罠?
家に帰ると門の前にお母様と私の侍女であるマヤその他使用人達が総出で出迎えていた。
「ミーシェ!?無事だったのね。怪我はない?何処か痛いところとかない?」
お母様に身体中確認をされながら
「お母様、掠り傷一つもついてませんよ。
皆さんご心配お掛けしました。私はこの通り元気にしてますので安心してくださいね。」
「!!ミーシェお嬢様。お帰りなさいませ。ご無事で何よりです」
と侍女のマヤが私に抱きついてきた
「マヤ お帰りそして リリー も心配かけてごめんなさい。そしてチャーリーもいろいろとありがとう。」
「いいえ。ミーシェお嬢様が無事ならそれだけで私は幸せです。」
「はぁ~次は俺を巻き込むなよ!」
「お嬢様に向かって何て言ういい方をしているのですか!?そもそも、今回貴方だけがお嬢様の居場所を知っていたのにどうして私にだけでも教えてくれなかったのですか!?」
「お前に教える必要がなかったからな」
「まあ!!小さい頃からお嬢様の子育てを奥様と一緒にやってた私に報告するのが常識だと思いますが!」
マヤとチャーリーとの言い争いが始まった。
「二人とも口論は家のなかでやってちょうだい。」
「分かりました。ミーシェお嬢様。」
「口論じゃねぇ!」
マヤがチャーリーの耳を引っ張って屋敷に入った。後に続き お母様・お父様・私・リリー と続いた。
そして部屋につくなりリリーが紅茶を出してくれたのでそれを飲みながら
「リリー。私が留守の間変わりはなかったかしら?」
「は はい!報告いたします。お嬢様がおられない間は、領主樣も奥方樣もヴライアン樣もピリピリした様子でお嬢様のご心配をされていました。」
「そう。他には何かあるかしら?」
「そうですね……。」
と少し考えてから
「あっ!王子殿下が来られてました」
やっぱり来てたのね
「何ておっしゃってたかしら?」
「確か『今日から約2週間28日の日に同盟国の王族が来る舞踏会があります。その時私の婚約者として、出席していただきたい。』とのことです。」
うわ~そう言えば、分かれ道があったきが……。
「ありがとうリリー。私は疲れたから少し寝るわ。」
「分かりました。お食事の時間に成りましたらお起しさせてもらいますね。」
「えぇ。お願いねリリー。」
「畏まりました。お嬢様」
リリーが部屋を出ていったあと一寝入りしずに窓から外へ飛び下りた。
さぁ~てと誰があんなことを仕込んだのかな?そう簡単に魔物達が大量発生して、村を襲うなんてこと野生だったら不可能なんだけど……。

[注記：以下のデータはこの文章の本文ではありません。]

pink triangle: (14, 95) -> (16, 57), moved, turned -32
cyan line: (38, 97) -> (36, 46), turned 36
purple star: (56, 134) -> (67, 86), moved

そう考えると仕組んだ者が居るはずだよね。こんなイベント無かったはずなんだけど……。私が物語通りに動いていないからそのぶんの修正が入ったのかな?兎に角もう一度あ野村に戻って、少しでも手がかりを見つけないとね。リリーが私の部屋に入ってくる前に戻らないと。

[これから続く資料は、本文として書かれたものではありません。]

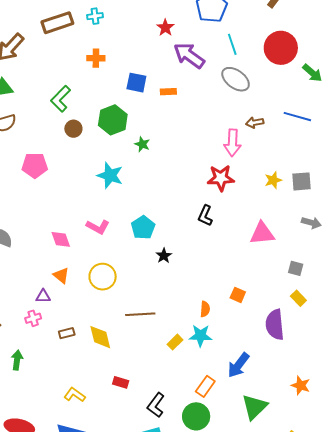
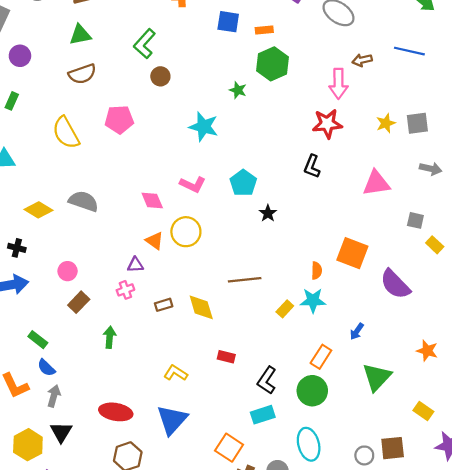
green hexagon: (113, 120) -> (273, 64), moved
yellow circle: (103, 277) -> (186, 232), moved
orange square: (238, 295) -> (352, 253), size x1.8
yellow rectangle: (298, 298) -> (435, 245), moved
purple semicircle: (275, 325) -> (395, 284), turned -36
blue arrow: (238, 365) -> (357, 331), size x0.6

町を駆け抜け先程来た森の入り口についた。もしものために気配を殺しながら同じ様に通っていくと村に所々陣がうっすらと浮き上がっていた。
一つめは 森を抜けた辺り。
兵達にお守りと言う名の結界を張ったところ
二つ目は 私が兵を助けた辺り
三つ目は その時に私が立ってた辺り
四つ目は お兄様を守るために魔力を流したときに私が立ってた辺り
五つ目は お兄様が立ってただろうと言う場所
六つ目は お父様達を助けたところ付近
丁度その陣があるところを繋げると六角形になっていた。
これは…………。私がはめられたと言うこと?全て光魔法を組み合わせていたからかな?でも、どうやって光魔法を使えることを知ったのかな?それに私が来るか来ないか何て誰にも分からなかったはずだし。……………ただの私の思いすごしかな?そうだと良いんだけどとても胸騒ぎがするんだけど。まぁ、用心することに越したことはないね。
時間がだいぶたっているのに気づき急いで、自室に戻り寝たふりをしてリリーが来るのを待った。